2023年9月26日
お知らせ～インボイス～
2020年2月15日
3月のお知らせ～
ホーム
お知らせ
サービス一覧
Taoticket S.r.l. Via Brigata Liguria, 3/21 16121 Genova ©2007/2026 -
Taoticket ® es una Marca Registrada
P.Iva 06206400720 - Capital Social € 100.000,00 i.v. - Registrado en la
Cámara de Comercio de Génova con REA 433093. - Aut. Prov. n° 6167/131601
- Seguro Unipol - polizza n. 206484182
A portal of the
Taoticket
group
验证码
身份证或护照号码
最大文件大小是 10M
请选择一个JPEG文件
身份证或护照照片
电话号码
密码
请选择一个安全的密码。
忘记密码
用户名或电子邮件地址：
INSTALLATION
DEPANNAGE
+ + +
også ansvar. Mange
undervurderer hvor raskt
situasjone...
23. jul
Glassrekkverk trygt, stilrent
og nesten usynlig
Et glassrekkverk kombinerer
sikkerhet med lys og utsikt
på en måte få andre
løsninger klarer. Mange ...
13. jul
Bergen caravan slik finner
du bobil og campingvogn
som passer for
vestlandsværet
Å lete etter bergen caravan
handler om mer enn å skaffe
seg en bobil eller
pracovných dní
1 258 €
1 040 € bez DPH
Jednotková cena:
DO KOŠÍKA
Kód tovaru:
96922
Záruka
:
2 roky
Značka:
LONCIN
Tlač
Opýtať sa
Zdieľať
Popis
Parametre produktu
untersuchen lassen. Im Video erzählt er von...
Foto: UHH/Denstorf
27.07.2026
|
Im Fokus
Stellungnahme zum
+ + +
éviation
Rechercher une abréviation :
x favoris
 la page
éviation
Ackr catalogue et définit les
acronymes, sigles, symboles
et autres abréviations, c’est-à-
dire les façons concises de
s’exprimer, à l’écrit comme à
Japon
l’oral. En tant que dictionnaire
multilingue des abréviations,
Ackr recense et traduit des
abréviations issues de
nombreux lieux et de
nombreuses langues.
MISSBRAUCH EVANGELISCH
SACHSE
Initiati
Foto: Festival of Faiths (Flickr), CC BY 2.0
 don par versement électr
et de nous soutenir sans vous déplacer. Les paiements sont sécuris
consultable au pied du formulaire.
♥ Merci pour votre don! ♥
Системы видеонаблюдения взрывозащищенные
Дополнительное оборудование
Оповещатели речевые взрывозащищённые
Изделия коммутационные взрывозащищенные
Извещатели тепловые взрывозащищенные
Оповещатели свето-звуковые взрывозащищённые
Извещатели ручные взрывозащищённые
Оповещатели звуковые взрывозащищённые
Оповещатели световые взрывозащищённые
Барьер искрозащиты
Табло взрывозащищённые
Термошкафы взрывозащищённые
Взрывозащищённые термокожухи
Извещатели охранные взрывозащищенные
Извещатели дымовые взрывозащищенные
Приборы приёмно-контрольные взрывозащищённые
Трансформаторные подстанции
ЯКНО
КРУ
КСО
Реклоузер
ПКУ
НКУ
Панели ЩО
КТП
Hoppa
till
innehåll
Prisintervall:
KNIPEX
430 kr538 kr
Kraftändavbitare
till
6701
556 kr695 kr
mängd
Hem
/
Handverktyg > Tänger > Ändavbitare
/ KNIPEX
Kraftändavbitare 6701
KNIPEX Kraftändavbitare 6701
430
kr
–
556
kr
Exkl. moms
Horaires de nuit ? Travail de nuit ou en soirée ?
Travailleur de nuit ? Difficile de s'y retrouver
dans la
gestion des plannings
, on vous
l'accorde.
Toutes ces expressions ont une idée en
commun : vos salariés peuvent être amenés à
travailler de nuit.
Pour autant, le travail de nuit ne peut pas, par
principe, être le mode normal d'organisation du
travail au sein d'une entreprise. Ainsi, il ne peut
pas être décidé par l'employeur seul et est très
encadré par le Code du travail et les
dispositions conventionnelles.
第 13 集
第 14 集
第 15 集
+ + +
Within the material above, output exactly the lines from the one with "Å lete etter bergen caravan" through the one with "Stellungnahme zum", end lines included, and nothing besides.

Å lete etter bergen caravan
handler om mer enn å skaffe
seg en bobil eller
pracovných dní
1 258 €
1 040 € bez DPH
Jednotková cena:
DO KOŠÍKA
Kód tovaru:
96922
Záruka
:
2 roky
Značka:
LONCIN
Tlač
Opýtať sa
Zdieľať
Popis
Parametre produktu
untersuchen lassen. Im Video erzählt er von...
Foto: UHH/Denstorf
27.07.2026
|
Im Fokus
Stellungnahme zum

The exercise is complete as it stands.